Os personagens somam ao todo doze pessoas. Todos os integrantes do grupo trajam roupas bastante coloridas, sendo eles: mestre, contra-mestre, três Reis Magos, palhaço e foliões.O Mestre e Contra-mestre é dono de conhecimentos sobre a manifestação, é quem comanda os foliões; O Palhaço com seu jeito cínico e dissimulado que deve proteger o Menino Jesus, confundindo os soldados de Herodes. O seu jeito alegre e suas vestimentas coloridas são responsáveis pela distração e divertimento de quem assiste à performance. Representando o mal, usa geralmente máscara confeccionada com pele de animal e vai sempre afastado um pouco da formação normal da Folia, nunca se adiantando à “bandeira”. Apesar de seu simbolismo é personagem alegre que dança e improvisa versos, criando momentos de grande descontração; Os Foliões são compostos de homens simples, geralmente de origem rural, são os participantes da festa, dão exemplo grandioso através de sua cantoria de fé; Reis Magos são três Reis Magos que fazem viagem de esperança, certos de encontrarem sua estrela.
O Alferes da Folia, chefe dos foliões, seguido dos palhaços do Reisado e de seus instrumentos, bate nas portas dos fiéis, de manhãzinha, para tomar café e recolher dinheiro para a Folia de Reis, oferecendo uma bandeira colorida, enfeitada com fitas e santinhos. Do lado de fora, os palhaços vestidos a caráter e cobertos por máscaras, representando os soldados do rei Herodes, de Jerusalém, dançam ao som do violão, do pandeiro e do cavaquinho, recitando versos. E a festa com orações, cantos, danças, comidas e bebidas vai até altas horas da noite e noutro dia tudo recomeça numa nova casa de acolhida.
O ponto alto da festa se dá quando dois grupos se encontram. Juntos, eles caminham em direção ao presépio da festa, o ponto final da caminhada.
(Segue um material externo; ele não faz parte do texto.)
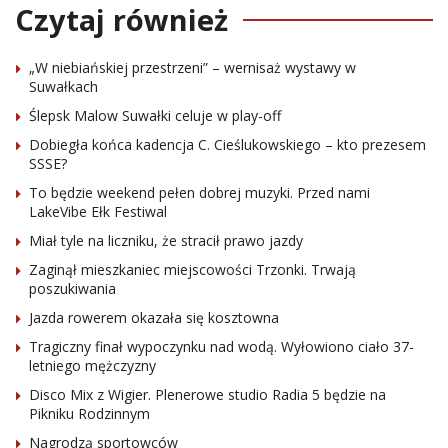
Czytaj również
„W niebiańskiej przestrzeni” – wernisaż wystawy w
Suwałkach
Ślepsk Malow Suwałki celuje w play-off
Dobiegła końca kadencja C. Cieślukowskiego – kto prezesem
SSSE?
To będzie weekend pełen dobrej muzyki. Przed nami
LakeVibe Ełk Festiwal
Miał tyle na liczniku, że stracił prawo jazdy
Zaginął mieszkaniec miejscowości Trzonki. Trwają
poszukiwania
Jazda rowerem okazała się kosztowna
Tragiczny finał wypoczynku nad wodą. Wyłowiono ciało 37-
letniego mężczyzny
Disco Mix z Wigier. Plenerowe studio Radia 5 będzie na
Pikniku Rodzinnym
Nagrodzą sportowców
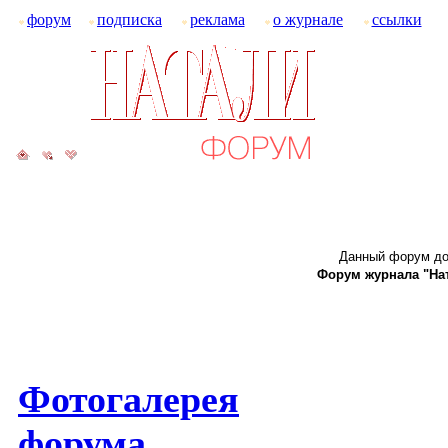
форум
подписка
реклама
о журнале
ссылки
Данный форум до
Форум журнала "Ната
Фотогалерея
форума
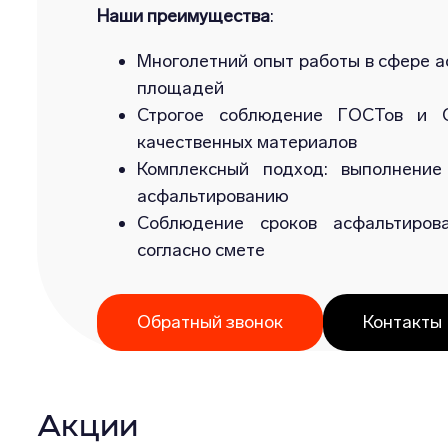
Наши преимущества
:
Многолетний опыт работы в сфере а
площадей
Строгое соблюдение ГОСТов и С
качественных материалов
Комплексный подход: выполнение
асфальтированию
Соблюдение сроков асфальтиров
согласно смете
Обратный звонок
Контакты
Акции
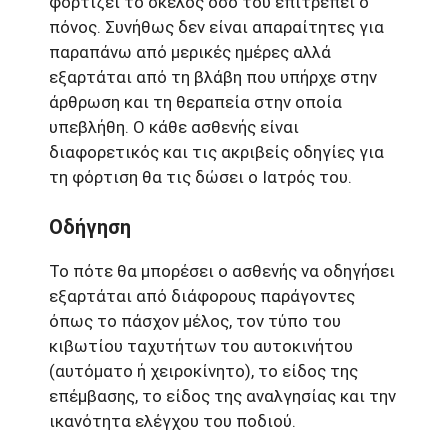
φορτίζει το σκέλος όσο του επιτρέπει ο
πόνος. Συνήθως δεν είναι απαραίτητες για
παραπάνω από μερικές ημέρες αλλά
εξαρτάται από τη βλάβη που υπήρχε στην
άρθρωση και τη θεραπεία στην οποία
υπεβλήθη. Ο κάθε ασθενής είναι
διαφορετικός και τις ακριβείς οδηγίες για
τη φόρτιση θα τις δώσει ο Ιατρός του.
Οδήγηση
Το πότε θα μπορέσει ο ασθενής να οδηγήσει
εξαρτάται από διάφορους παράγοντες
όπως το πάσχον μέλος, τον τύπο του
κιβωτίου ταχυτήτων του αυτοκινήτου
(αυτόματο ή χειροκίνητο), το είδος της
επέμβασης, το είδος της αναλγησίας και την
ικανότητα ελέγχου του ποδιού.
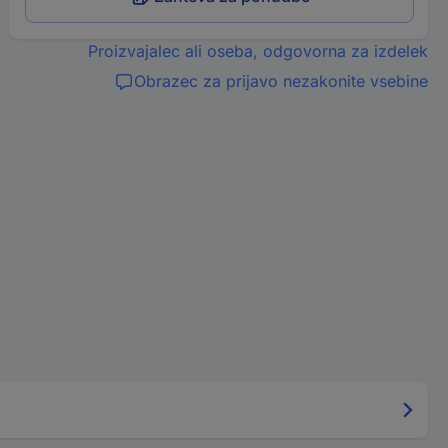
Proizvajalec ali oseba, odgovorna za izdelek
Obrazec za prijavo nezakonite vsebine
Os versos são simples, sempre com rimas, para que o povo possa decorar e passar para seus filhos e filhas. Vejamos:
Era meia noite em ponto Bateu asa e cantou o galo Bateu asa e cantou o galo...
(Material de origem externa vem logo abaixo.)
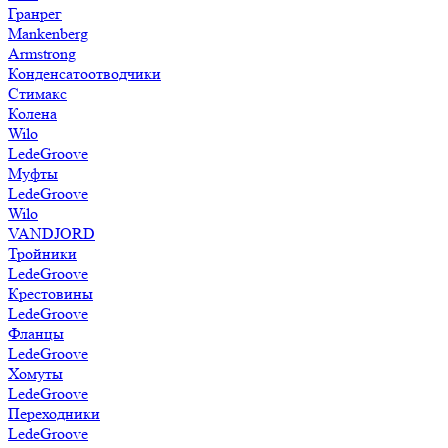
Гранрег
Mankenberg
Armstrong
Конденсатоотводчики
Стимакс
Колена
Wilo
LedeGroove
Муфты
LedeGroove
Wilo
VANDJORD
Тройники
LedeGroove
Крестовины
LedeGroove
Фланцы
LedeGroove
Хомуты
LedeGroove
Переходники
LedeGroove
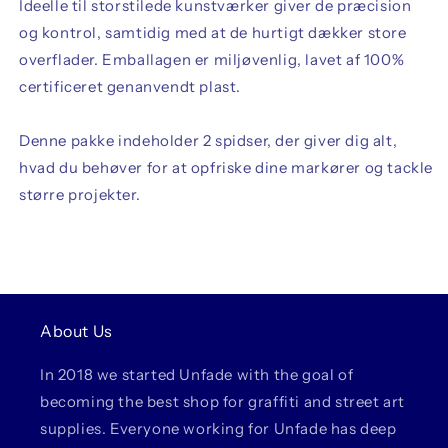
Ideelle til storstilede kunstværker giver de præcision
og kontrol, samtidig med at de hurtigt dækker store
overflader. Emballagen er miljøvenlig, lavet af 100%
certificeret genanvendt plast.
Denne pakke indeholder 2 spidser, der giver dig alt,
hvad du behøver for at opfriske dine markører og tackle
større projekter.
About Us
In 2018 we started Unfade with the goal of
becoming the best shop for graffiti and street art
supplies. Everyone working for Unfade has deep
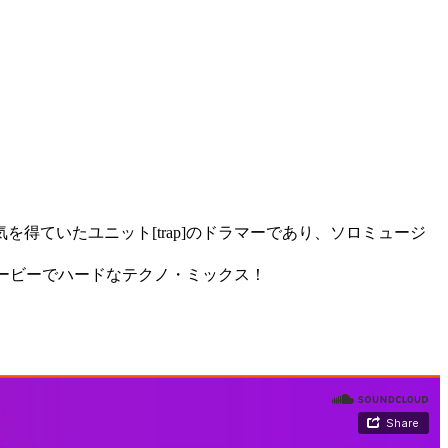
ていたユニット[trap]のドラマーであり、ソロミュージ
スしたグルービーでハードなテクノ・ミックス！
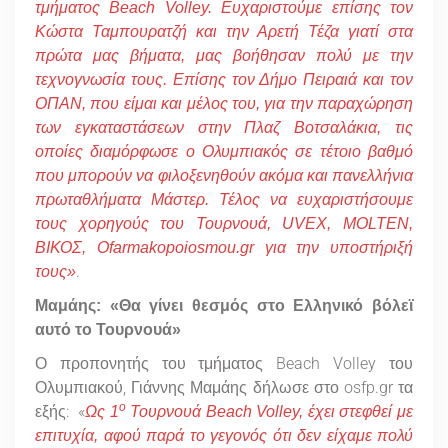
τμήματος
Beach
Volley
. Ευχαριστούμε επίσης τον
Κώστα Ταμπουρατζή και την Αρετή Τέζα γιατί στα
πρώτα μας βήματα, μας βοήθησαν πολύ με την
τεχνογνωσία τους. Επίσης τον Δήμο Πειραιά και τον
ΟΠΑΝ, που είμαι και μέλος του, για την παραχώρηση
των εγκαταστάσεων στην Πλαζ Βοτσαλάκια, τις
οποίες διαμόρφωσε ο Ολυμπιακός σε τέτοιο βαθμό
που μπορούν να φιλοξενηθούν ακόμα και πανελλήνια
πρωταθλήματα Μάστερ. Τέλος να ευχαριστήσουμε
τους χορηγούς του Τουρνουά, UVEX, MOLTEN,
ΒΙΚΟΣ, Ofarmakopoiosmou.gr για την υποστήριξή
.
τους»
Μαμάης: «Θα γίνει θεσμός στο Ελληνικό βόλεϊ
αυτό το Τουρνουά»
Ο προπονητής του τμήματος Beach Volley του
Ολυμπιακού, Γιάννης Μαμάης δήλωσε στο osfp.gr τα
ο
εξής: «
Ως 1
Τουρνουά Beach Volley, έχει στεφθεί με
επιτυχία, αφού παρά το γεγονός ότι δεν είχαμε πολύ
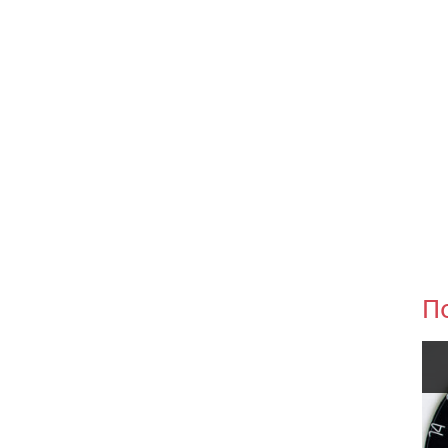
П
Уцінка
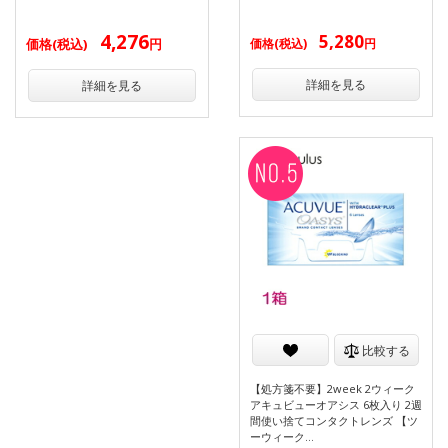
4,276
5,280
価格(税込)
円
価格(税込)
円
詳細を見る
詳細を見る
比較する
【処方箋不要】2week 2ウィーク
アキュビューオアシス 6枚入り 2週
間使い捨てコンタクトレンズ 【ツ
ーウィーク…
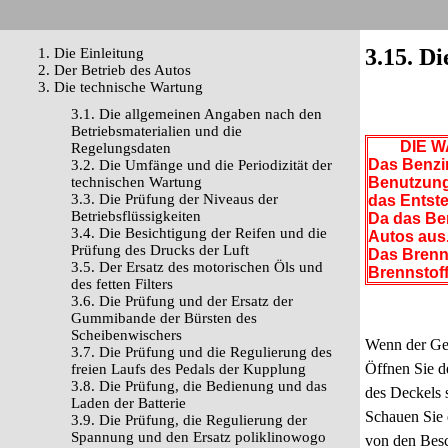
3.15. D
1. Die Einleitung
2. Der Betrieb des Autos
3. Die technische Wartung
3.1. Die allgemeinen Angaben nach den
Betriebsmaterialien und die
DIE W
Regelungsdaten
Das Benzin
3.2. Die Umfänge und die Periodizität der
technischen Wartung
Benutzung 
3.3. Die Prüfung der Niveaus der
das Entste
Betriebsflüssigkeiten
Da das Ben
3.4. Die Besichtigung der Reifen und die
Autos aus.
Prüfung des Drucks der Luft
Das Brenn
3.5. Der Ersatz des motorischen Öls und
Brennstof
des fetten Filters
3.6. Die Prüfung und der Ersatz der
Gummibande der Bürsten des
Scheibenwischers
Wenn der Ger
3.7. Die Prüfung und die Regulierung des
Öffnen Sie d
freien Laufs des Pedals der Kupplung
3.8. Die Prüfung, die Bedienung und das
des Deckels s
Laden der Batterie
Schauen Sie 
3.9. Die Prüfung, die Regulierung der
Spannung und den Ersatz poliklinowogo
von den Besc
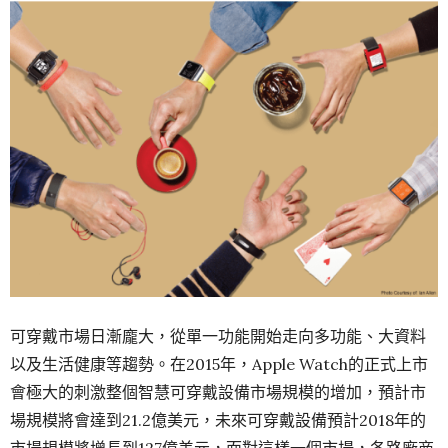
可穿戴市場日漸龐大，從單一功能開始走向多功能、大資料
以及生活健康等趨勢。在2015年，Apple Watch的正式上市
會極大的刺激整個智慧可穿戴設備市場規模的增加，預計市
場規模將會達到21.2億美元，未來可穿戴設備預計2018年的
Bateu asa e cantou o galoQuando o Salvador nasceu Quando o Salvador nasceu...
Que Jesus dê vida e saúde Só voltamos para o ano Só voltamos para o ano...
Com a ordem dos três ReisVou parar meus instrumentosVou parar meus instrumentos...
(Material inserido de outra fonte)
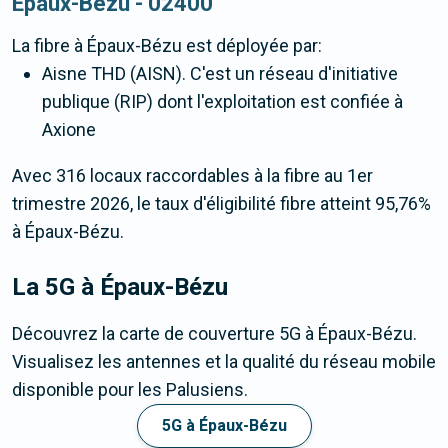
Épaux-Bézu - 02400
La fibre
à Épaux-Bézu
est déployée par:
Aisne THD (AISN). C'est un réseau d'initiative
publique (RIP) dont l'exploitation est confiée à
Axione
Avec 316 locaux raccordables à la fibre au 1er
trimestre 2026, le taux d'éligibilité fibre atteint 95,76%
à Épaux-Bézu.
La 5G
à Épaux-Bézu
Découvrez la carte de couverture 5G à Épaux-Bézu.
Visualisez les antennes et la qualité du réseau mobile
disponible pour les Palusiens.
5G à Épaux-Bézu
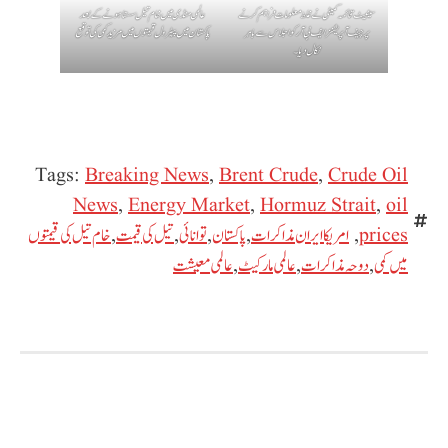
سینیٹ قائمہ کمیٹی نے غلط معلومات فراہم کرنے
عالمی منڈی میں خام تیل سستا ہونے کے بعد
پر چیف آپریشنز ایف بی آر کو اجلاس سے باہر
پاکستان میں پیٹرول قیمتوں میں مزید کمی کی توقع
نکال دیا۔
Tags:
Breaking News
,
Brent Crude
,
Crude Oil
News
,
Energy Market
,
Hormuz Strait
,
oil
prices
,
امریکا ایران مذاکرات
,
پاکستان
,
توانائی
,
تیل کی قیمت
,
خام تیل کی قیمتوں
میں کمی
,
دوحہ مذاکرات
,
عالمی مارکیٹ
,
عالمی معیشت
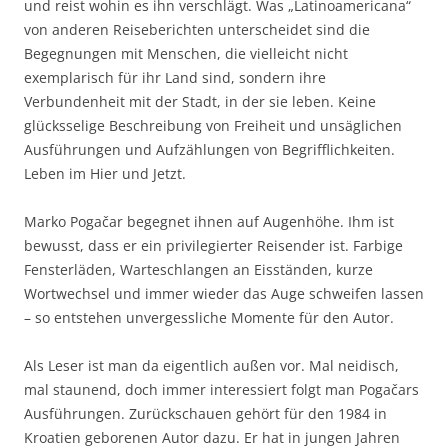
und reist wohin es ihn verschlägt. Was „Latinoamericana“
von anderen Reiseberichten unterscheidet sind die
Begegnungen mit Menschen, die vielleicht nicht
exemplarisch für ihr Land sind, sondern ihre
Verbundenheit mit der Stadt, in der sie leben. Keine
glücksselige Beschreibung von Freiheit und unsäglichen
Ausführungen und Aufzählungen von Begrifflichkeiten.
Leben im Hier und Jetzt.
Marko Pogačar begegnet ihnen auf Augenhöhe. Ihm ist
bewusst, dass er ein privilegierter Reisender ist. Farbige
Fensterläden, Warteschlangen an Eisständen, kurze
Wortwechsel und immer wieder das Auge schweifen lassen
– so entstehen unvergessliche Momente für den Autor.
Als Leser ist man da eigentlich außen vor. Mal neidisch,
mal staunend, doch immer interessiert folgt man Pogačars
Ausführungen. Zurückschauen gehört für den 1984 in
Kroatien geborenen Autor dazu. Er hat in jungen Jahren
Desejamos vida e saúde Para todos da cidade Para todos da cidade...
Era meia noite em pontoBateu asa e cantou o galo Bateu asa e cantou o galo...
Que Jesus dê vida e saúdeSó voltamos para o ano
Só voltamos para o ano.
Somente quando participamos é que entendemos o mistério da Fé que está em Jesus. A alegria é mesma alegria Pascal, alegria dos pobres. Muitos dirão inflamando-se com seus dogmas católicos que não passa de uma crença ingênua, outros mais moralista dirão que é uma coisa do demônio, pois se trata de uma festa da carne como danças, comidas e bebidas e, outros, a tratarão com simples espetáculo do folclore brasileiro, pois nosso mundo não suporta mais comportamentos como estes.
No entanto, prefiro ver a Folia de Reis sob um outro ponto de vista, tendo em vista, os atores desse processo de religiosidade popular que são pobres e trabalhadores. Homens, mulheres e crianças que louvam ao Deus da Vida com seus sonhos e esperanças sem entender de teologia, mas fazem teologia; sem entender de cultura, mas fazem a cultura; sem entender até mesmo de religião e seus dogmas, mas são pessoas profundamente religiosas. Com isso, podemos acreditar que o Menino Deus habita em nosso meio porque ainda o Reisado acontece na liberdade da expressão realizada por pastores do povo que não se diferenciam do próprio povo, pois o louvor é do próprio povo.